What you need to know about measuring snow
Snowfall can be measured using radar like rainfall, but with a few key differences. Modeling snow depth is an entirely different challenge.
The difference between snowfall totals and rain totals
Measuring rainfall is Precip’s specialty, but what happens during the winter season when all that precipitation comes down in its white (sometimes) fluffy form? The answer depends largely on if you want to see recent snow totals, or if you are interested in finding out how much snow is still on the ground at a particular location. For now, we’ll cover just snowfall accumulation, and later we’ll dig into the topic of snow depth.
The main difference between measuring snowfall vs rain is not necessarily in how it is measured, but rather in how we calculate the actual amount of accumulation. The same techniques used to measure rainfall totals work when it is snowing.
Precipitation is measured using radar data and is initially reported in liquid equivalent amounts. You can think of that as the amount of liquid measured in a rain gauge if you had collected the accumulated snow, melted it, and then poured it into the gauge.
As we measure precipitation the data is analyzed to determine if the measurements being taken are liquid (rain) or frozen (snow). If we detect that the precipitation is snowfall, we then apply an additional step of converting the liquid measurement to a snow total based on the Snow Liquid Ratio (sometimes called Snow Water Equivalent).
Detecting snowfall
Once precipitation is being measured, we determine if it is frozen or not. For that we use data from the RTMA (Real-Time Mesoscale Analysis) to analyze surface temperature and web-bulb temperature. RTMA integrates data from multiple sources, including METAR observations, GOES satellite data, and high resolution numerical weather models to deliver accurate temperature analysis over the U.S. at 2.5km resolution. Our algorithm assumes that surface temps below freezing where the wet-bulb temperature is below 2 degrees Celsius lead to frozen precipitation accumulating on the ground.
Applying Snow Liquid Ratios (SLRs)
Once we know if the observation was snow, the next step is to translate the liquid equivalent into a snowfall total. To do this we use what is called a snow to liquid ratio (SLR) that represents how much liquid would be left from melting an inch of snow and pouring it into a rain gauge.
Snow liquid ratios are challenging to estimate because they vary greatly depending on a number of factors that aren’t easy to measure or simulate. Studies have shown that common SLRs vary between 6:1 and 18:1. The method we use at Precip is to extract values from the most recent run of the HRRR model when available and otherwise fallback to a 10:1.
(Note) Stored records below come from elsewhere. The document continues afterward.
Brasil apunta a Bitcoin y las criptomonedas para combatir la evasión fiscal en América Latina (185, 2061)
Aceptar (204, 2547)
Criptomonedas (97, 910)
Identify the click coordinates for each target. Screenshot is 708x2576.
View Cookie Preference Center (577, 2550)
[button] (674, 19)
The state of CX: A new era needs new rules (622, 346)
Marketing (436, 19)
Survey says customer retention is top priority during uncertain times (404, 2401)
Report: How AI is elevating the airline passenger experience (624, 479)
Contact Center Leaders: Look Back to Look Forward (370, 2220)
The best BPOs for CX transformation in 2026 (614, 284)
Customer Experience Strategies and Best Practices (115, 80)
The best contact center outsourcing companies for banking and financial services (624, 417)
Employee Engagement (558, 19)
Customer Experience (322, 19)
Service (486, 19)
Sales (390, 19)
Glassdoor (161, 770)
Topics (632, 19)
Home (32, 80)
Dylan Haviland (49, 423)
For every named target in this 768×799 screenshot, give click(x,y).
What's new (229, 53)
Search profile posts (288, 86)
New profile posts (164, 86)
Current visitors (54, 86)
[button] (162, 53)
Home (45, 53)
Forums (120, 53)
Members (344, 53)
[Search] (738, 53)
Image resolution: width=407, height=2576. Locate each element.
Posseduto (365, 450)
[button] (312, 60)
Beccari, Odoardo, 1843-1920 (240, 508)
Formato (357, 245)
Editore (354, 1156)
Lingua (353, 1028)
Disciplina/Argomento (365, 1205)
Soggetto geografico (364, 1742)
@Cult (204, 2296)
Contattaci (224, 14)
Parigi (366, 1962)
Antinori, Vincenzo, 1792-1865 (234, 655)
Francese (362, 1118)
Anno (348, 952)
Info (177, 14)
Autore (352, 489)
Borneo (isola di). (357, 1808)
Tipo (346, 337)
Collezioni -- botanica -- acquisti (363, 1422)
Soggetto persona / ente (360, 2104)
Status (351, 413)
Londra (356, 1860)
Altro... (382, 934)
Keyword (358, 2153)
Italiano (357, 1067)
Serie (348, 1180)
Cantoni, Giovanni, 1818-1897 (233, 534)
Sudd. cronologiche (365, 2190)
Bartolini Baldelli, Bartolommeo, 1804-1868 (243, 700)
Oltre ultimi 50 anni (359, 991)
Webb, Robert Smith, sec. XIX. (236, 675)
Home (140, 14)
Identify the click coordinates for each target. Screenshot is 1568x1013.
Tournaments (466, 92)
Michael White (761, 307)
When we’ve determined that the precipitation observed was likely snow, we then lookup the appropriate SLR for that exact location and month of the year and apply the SLR as a multiplier to the measured liquid equivalent producing a final snow total for that hour.
Snow depth vs snowfall accumulation vs snow cover
Now that we’ve covered how Precip calculates snowfall amounts, we can move into the much more complex problem of analyzing snow cover and snow depth. While detecting snow cover is quite easy (it can be detected using 1km resolution MODIS satellite data), determining depth is vastly more difficult.
Snow depth = Snowfall accumulation + compaction + drift + melting + sublimation. Keeping track of all these variables requires a sophisticated mass/energy balance model that goes well beyond just determining how much snow accumulated. Thankfully the National Weather Service maintains the Snow Data Assimilation System (SNODAS).
The SNODAS model
According to official documentation, SNODAS includes procedures to ingest and downscale output from the HRRR and RAP models and to simulate snow cover using a physically based, spatially-distributed energy- and mass-balance snow model. It also includes procedures to assimilate satellite-derived, airborne, and ground-based observations of snow-covered area and snow water equivalent (SWE) collected by NOHRSC. The output of SNODAS is a comprehensive daily snow report including the following snowfall data attributes:
- Snow Water Equivalent
- Snow Depth
- Snow Melt Runoff
- Sublimation from Snow Pack
- Sublimation of Blowing Snow
- Solid Precipitation (24 hour total)
- Liquid Precipitation (24 hour total)
- Snow Pack Average Temperature
At Precip, we use the SNODAS model to generate our snow depth maps and chart the snow depth over time.
The best sources for snowfall data
Calculating snow totals requires additional steps beyond simply measuring precipitation as it happens. Frozen precipitation must be detected and converted to the appropriate snow equivalent using SLR’s. Websites like www.nohrsc.noaa.gov offer 4km resolution snowfall total maps while Precip offers 1km versions where you can easily pinpoint a specific location.
Generating a snow depth map requires modeling a highly dynamic system and the team at NOHRSC has the best model for this complex snow analysis.